On October 25, 2011, we published a chart of Green Mountain Coffee Roasters (NASDAQ:GMCR) that utilized Edson Gould's Speed Resistance Lines [SRL] to determine what the possible downside targets might be. At the time, Green Mountain Coffee Roasters was trading at $64.75. However, our use of the SRL indicated GMCR had a conservative downside target of $59.63 and an extreme downside target of $37.21.
After reach the level of $59.63, GMCR's stock price rose marginally before falling significantly to the downside resting at the $39.42 level. Soon afterwards, GMCR rose as high as $70, but did not go above the SRL rising trend established at $59.63.

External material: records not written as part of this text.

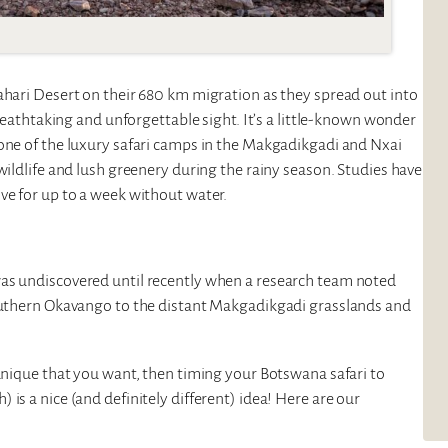
ahari Desert on their 680 km migration as they spread out into
breathtaking and unforgettable sight. It’s a little-known wonder
 one of the luxury safari camps in the Makgadikgadi and Nxai
wildlife and lush greenery during the rainy season. Studies have
ve for up to a week without water.
was undiscovered until recently when a research team noted
southern Okavango to the distant Makgadikgadi grasslands and
 unique that you want, then timing your Botswana safari to
is a nice (and definitely different) idea! Here are our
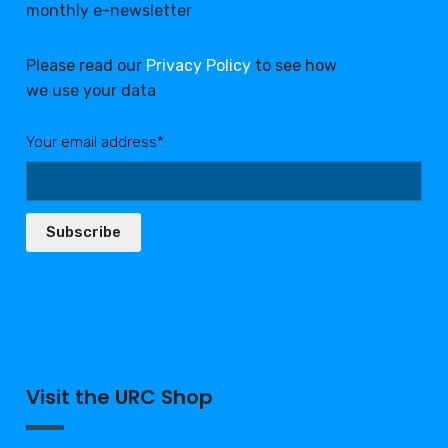
monthly e-newsletter
Please read our
Privacy Policy
to see how
we use your data
Your email address*:
Subscribe
Visit the URC Shop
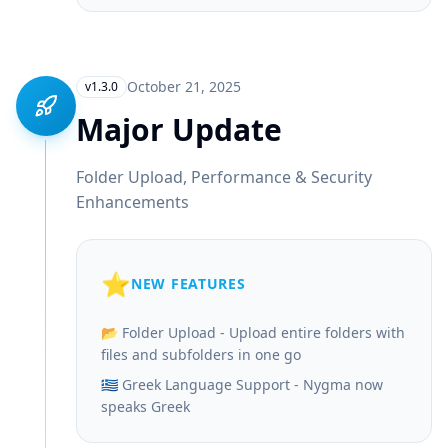
October 21, 2025
v1.3.0
Major Update
Folder Upload, Performance & Security
Enhancements
⭐
NEW FEATURES
📂 Folder Upload - Upload entire folders with
files and subfolders in one go
🇬🇷 Greek Language Support - Nygma now
speaks Greek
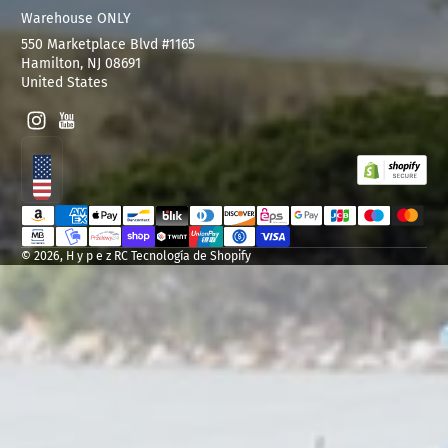
Warehouse ONLY
550 Marketplace Blvd #1165
Hamilton, NJ 08691
United States
Instagram
YouTube
Localización
Métodos de pago
© 2026,
H y p e z RC
Tecnología de Shopify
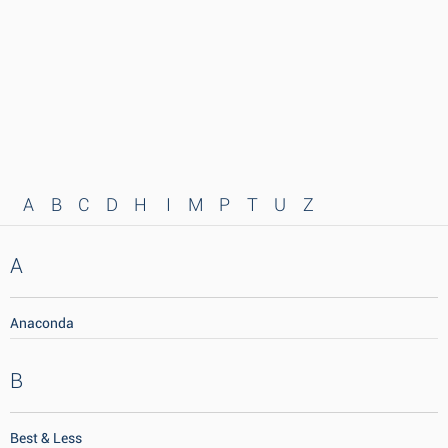
A
B
C
D
H
I
M
P
T
U
Z
A
Anaconda
B
Best & Less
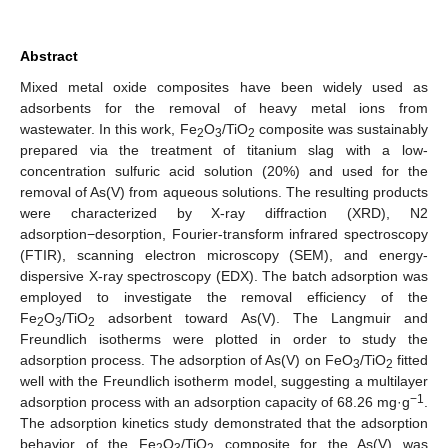
Abstract
Mixed metal oxide composites have been widely used as
adsorbents for the removal of heavy metal ions from
wastewater. In this work, Fe
O
/TiO
composite was sustainably
2
3
2
prepared via the treatment of titanium slag with a low-
concentration sulfuric acid solution (20%) and used for the
removal of As(V) from aqueous solutions. The resulting products
were characterized by X-ray diffraction (XRD), N2
adsorption−desorption, Fourier-transform infrared spectroscopy
(FTIR), scanning electron microscopy (SEM), and energy-
dispersive X-ray spectroscopy (EDX). The batch adsorption was
employed to investigate the removal efficiency of the
Fe
O
/TiO
adsorbent toward As(V). The Langmuir and
2
3
2
Freundlich isotherms were plotted in order to study the
adsorption process. The adsorption of As(V) on FeO
/TiO
fitted
3
2
well with the Freundlich isotherm model, suggesting a multilayer
−1
adsorption process with an adsorption capacity of 68.26 mg·g
.
The adsorption kinetics study demonstrated that the adsorption
behavior of the Fe
O
/TiO
composite for the As(V) was
2
3
2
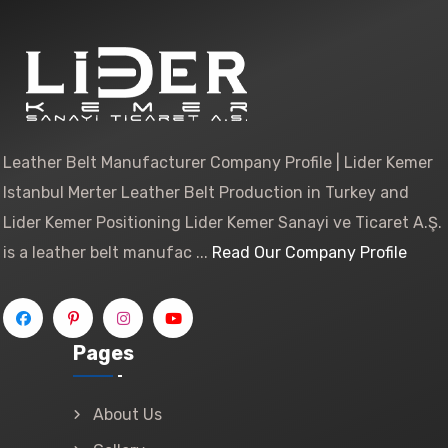
Leather Belt Manufacturer Company Profile | Lider Kemer
Istanbul Merter Leather Belt Production in Turkey and
Lider Kemer Positioning Lider Kemer Sanayi ve Ticaret A.Ş.
is a leather belt manufac ...
Read Our Company Profile
Pages
About Us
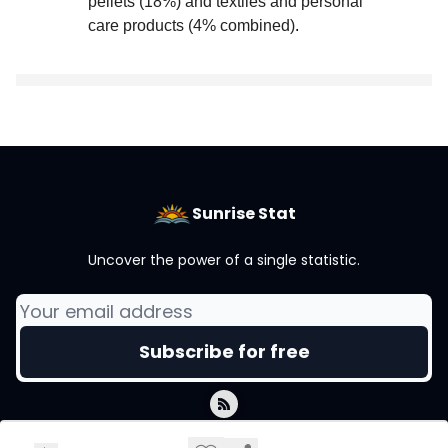
pellets (18%) and textiles and personal
care products (4% combined)
.
Sunrise Stat
Uncover the power of a single statistic.
© 2026 Sunrise Stat.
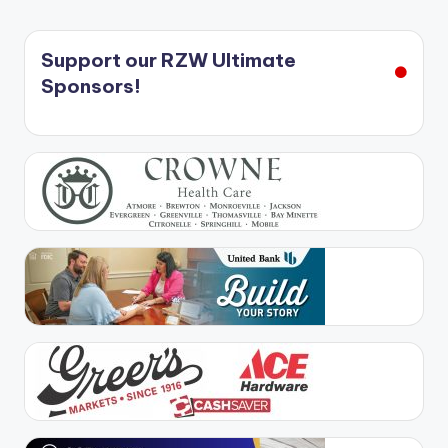
Support our RZW Ultimate
Sponsors!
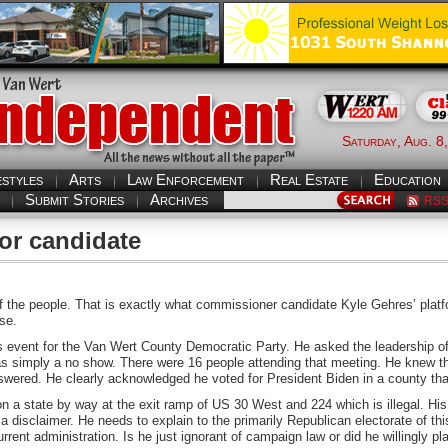
Saturday, Aug. 8
estyles
Arts
Law Enforcement
Real Estate
Education
Submit Stories
Archives
RS
for candidate
of the people. That is exactly what commissioner candidate Kyle Gehres’ plat
ase.
 event for the Van Wert County Democratic Party. He asked the leadership of 
as simply a no show. There were 16 people attending that meeting. He knew t
swered. He clearly acknowledged he voted for President Biden in a county th
a state by way at the exit ramp of US 30 West and 224 which is illegal. His 
 disclaimer. He needs to explain to the primarily Republican electorate of th
rent administration. Is he just ignorant of campaign law or did he willingly p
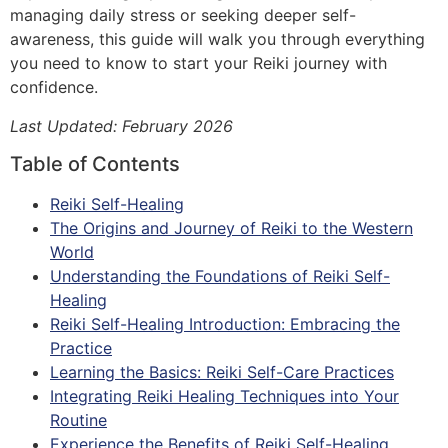
managing daily stress or seeking deeper self-
awareness, this guide will walk you through everything
you need to know to start your Reiki journey with
confidence.
Last Updated: February 2026
Table of Contents
Reiki Self-Healing
The Origins and Journey of Reiki to the Western
World
Understanding the Foundations of Reiki Self-
Healing
Reiki Self-Healing Introduction: Embracing the
Practice
Learning the Basics: Reiki Self-Care Practices
Integrating Reiki Healing Techniques into Your
Routine
Experience the Benefits of Reiki Self-Healing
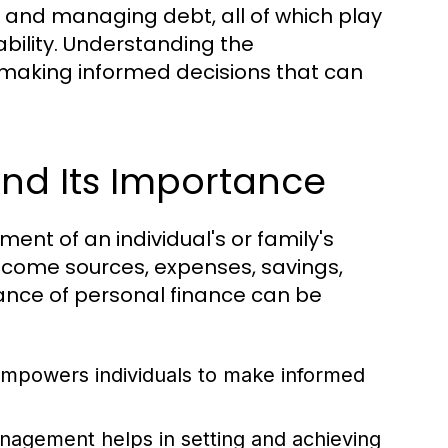
g, and managing debt, all of which play
tability. Understanding the
r making informed decisions that can
and Its Importance
ent of an individual's or family's
income sources, expenses, savings,
nce of personal finance can be
mpowers individuals to make informed
nagement helps in setting and achieving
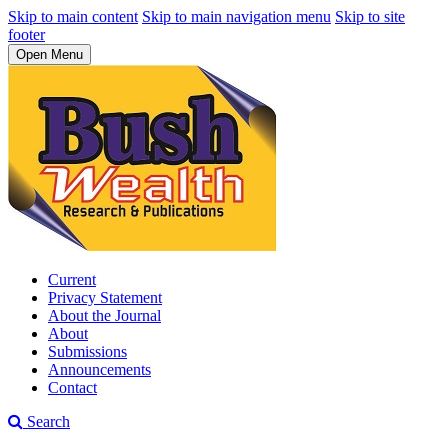
Skip to main content
Skip to main navigation menu
Skip to site
footer
Open Menu
Current
Privacy Statement
About the Journal
About
Submissions
Announcements
Contact
Search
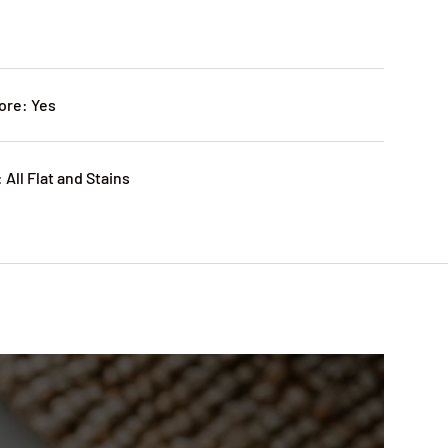
ore: Yes
 All Flat and Stains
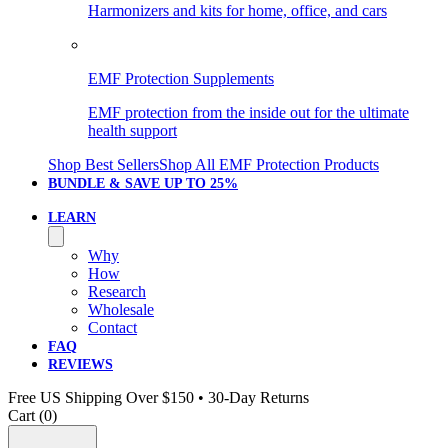
Harmonizers and kits for home, office, and cars
EMF Protection Supplements
EMF protection from the inside out for the ultimate
health support
Shop Best Sellers
Shop All EMF Protection Products
BUNDLE & SAVE
UP TO 25%
LEARN
Why
How
Research
Wholesale
Contact
FAQ
REVIEWS
Free US Shipping Over $150 • 30-Day Returns
Cart (
0
)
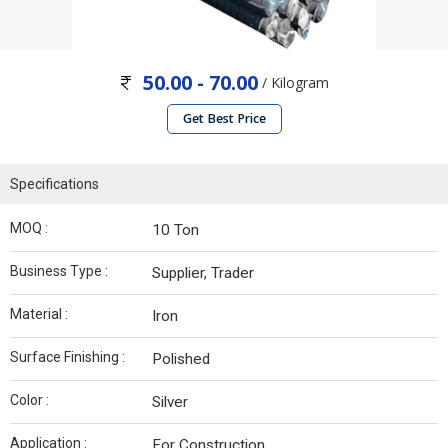
50.00 - 70.00
/ Kilogram
Get Best Price
Specifications
MOQ :
10 Ton
Business Type :
Supplier, Trader
Material :
Iron
Surface Finishing :
Polished
Color :
Silver
Application :
For Construction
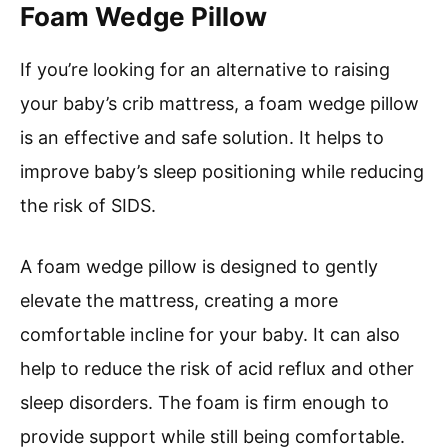
Foam Wedge Pillow
If you’re looking for an alternative to raising
your baby’s crib mattress, a foam wedge pillow
is an effective and safe solution. It helps to
improve baby’s sleep positioning while reducing
the risk of SIDS.
A foam wedge pillow is designed to gently
elevate the mattress, creating a more
comfortable incline for your baby. It can also
help to reduce the risk of acid reflux and other
sleep disorders. The foam is firm enough to
provide support while still being comfortable.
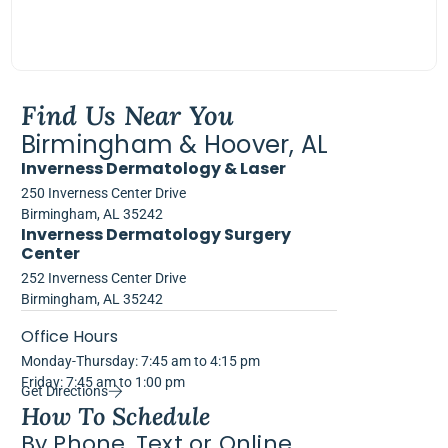
Find Us Near You
Birmingham & Hoover, AL
Inverness Dermatology & Laser
250 Inverness Center Drive
Birmingham, AL 35242
Inverness Dermatology Surgery
Center
252 Inverness Center Drive
Birmingham, AL 35242
Office Hours
Monday-Thursday: 7:45 am to 4:15 pm
Friday: 7:45 am to 1:00 pm
Get Directions
How To Schedule
By Phone, Text or Online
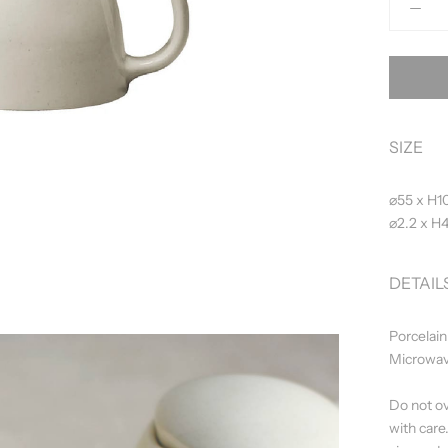
SIZE
⌀55 x H1
⌀2.2 x H4
DETAIL
Porcelain
Microwav
Do not ov
with care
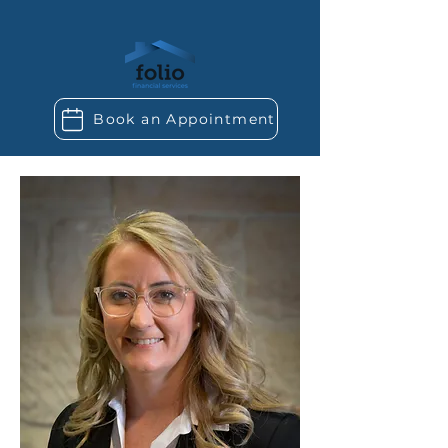
Book an Appointment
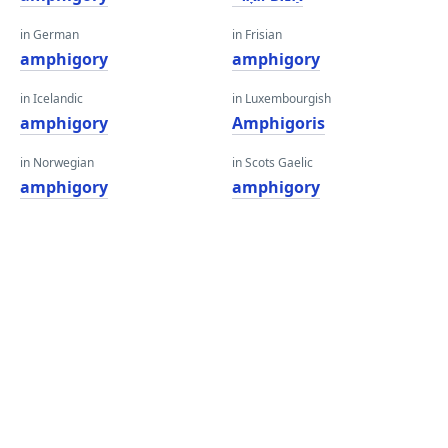
in German
in Frisian
amphigory
amphigory
in Icelandic
in Luxembourgish
amphigory
Amphigoris
in Norwegian
in Scots Gaelic
amphigory
amphigory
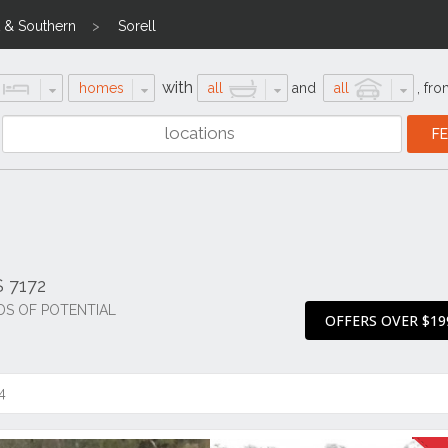
 & Southern
Sorell
with
homes
all
and
all
,
fro
S 7172
DS OF POTENTIAL
OFFERS OVER $19
4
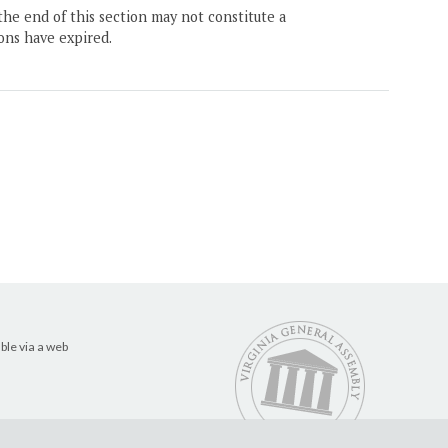
the end of this section may not constitute a
ons have expired.
ble via a web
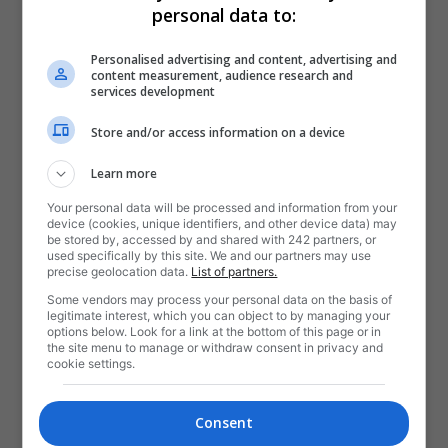
personal data to:
Personalised advertising and content, advertising and
content measurement, audience research and
services development
Store and/or access information on a device
Learn more
Your personal data will be processed and information from your
device (cookies, unique identifiers, and other device data) may
be stored by, accessed by and shared with 242 partners, or
used specifically by this site. We and our partners may use
precise geolocation data.
List of partners.
Some vendors may process your personal data on the basis of
legitimate interest, which you can object to by managing your
options below. Look for a link at the bottom of this page or in
the site menu to manage or withdraw consent in privacy and
cookie settings.
Consent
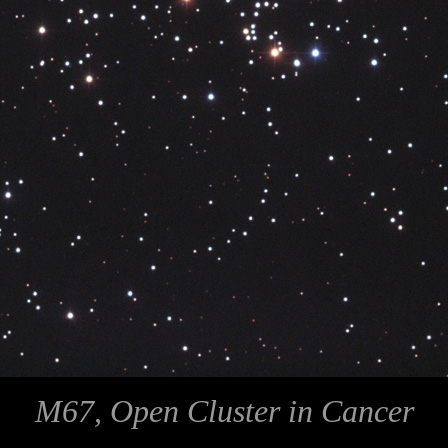
M67, Open Cluster in Cancer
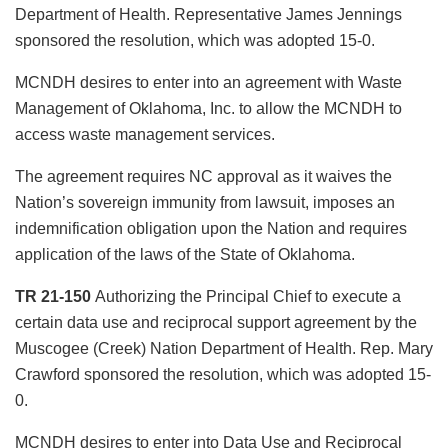
Department of Health. Representative James Jennings
sponsored the resolution, which was adopted 15-0.
MCNDH desires to enter into an agreement with Waste
Management of Oklahoma, Inc. to allow the MCNDH to
access waste management services.
The agreement requires NC approval as it waives the
Nation’s sovereign immunity from lawsuit, imposes an
indemnification obligation upon the Nation and requires
application of the laws of the State of Oklahoma.
TR 21-150
Authorizing the Principal Chief to execute a
certain data use and reciprocal support agreement by the
Muscogee (Creek) Nation Department of Health. Rep. Mary
Crawford sponsored the resolution, which was adopted 15-
0.
MCNDH desires to enter into Data Use and Reciprocal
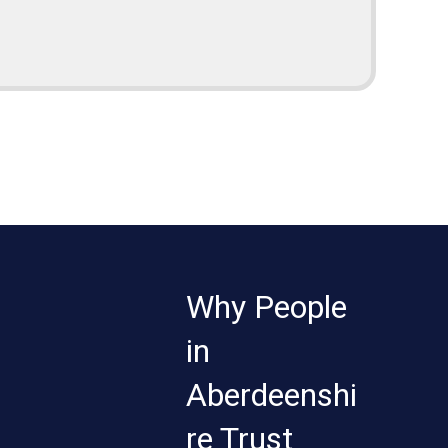
Why People
in
Aberdeenshi
re Trust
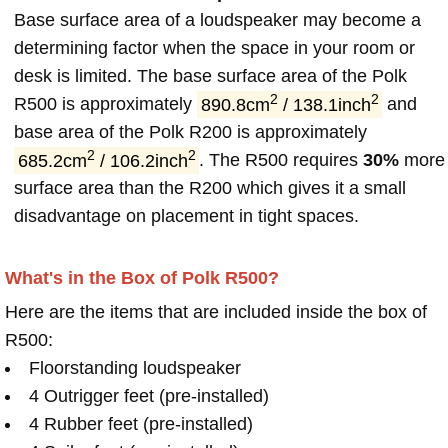
Base surface area of a loudspeaker may become a
determining factor when the space in your room or
desk is limited. The base surface area of the Polk
2
2
R500 is approximately
890.8cm
/ 138.1inch
and
base area of the Polk R200 is approximately
2
2
685.2cm
/ 106.2inch
. The R500 requires
30%
more
surface area than the R200 which gives it a small
disadvantage on placement in tight spaces.
What's in the Box of Polk R500?
Here are the items that are included inside the box of
R500:
Floorstanding loudspeaker
4 Outrigger feet (pre-installed)
4 Rubber feet (pre-installed)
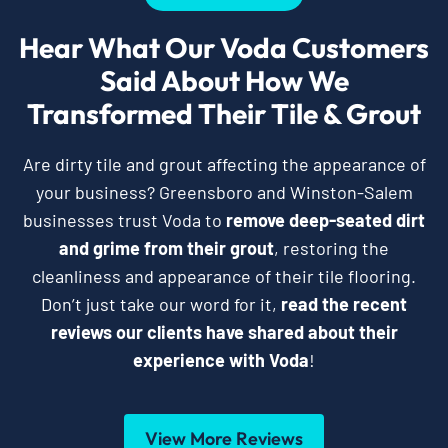
Hear What Our Voda Customers
Said About How We
Transformed Their Tile & Grout
Are dirty tile and grout affecting the appearance of
your business? Greensboro and Winston-Salem
businesses trust Voda to
remove deep-seated dirt
and grime from their grout
, restoring the
cleanliness and appearance of their tile flooring.
Don’t just take our word for it,
read the recent
reviews our clients have shared about their
experience with Voda
!
View More Reviews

After reaching the $70 level, GMCR promptly fell to the $37.21 level which established what we believed to be a "support" level (green arrows; definition here). Support levels, if broken, would result in the stock of GMCR going to the previous downside levels that helped to establish the upside trend at $22.53 and $8.30.
In after-hours trading on May 2, 2012, GMCR plummeted from the closing price of $49.52 to as low as $28.50, a loss of -42%. We believe that GMCR has a new support level of $22.53 and upside resistance (definition here) at $42. If the price of GMCR falls significantly below $22.53 (i.e. $21) then we would expect that the new downside target of GMCR is $8.30.
As an investor, if you have a stop-loss order (definition here) at $45, then you'll only be able to get out of the stock at the next best price. This means that if GMCR opens at $30 tomorrow, you're only able to get out of GMCR at $30, not $45-$44 under normal market conditions. Right off the bat, you'll lose 33% more than you had planned.
Typically, when a stock crashes it would usually rebound to a higher level before continuing the declining trend (if it happens to be going lower). The stop-loss order will trigger automatic selling of GMCR even though we expect that it might rebound from the $28.50 low of today to, at least, $35.50 tomorrow. If nothing else, selling on the short-lived rebound would reduce the amount of loss while a stop-loss order typically ensures the maximum loss in the shortest period of time.
This explains why we are against the use to stop-loss orders as a means to avoid losses. The best way to avoid significant lose is to consider the downside targets before buying a stock. After considering the downside, we recommend putting an amount that you're comfortable with even if the stock were to decline -50%.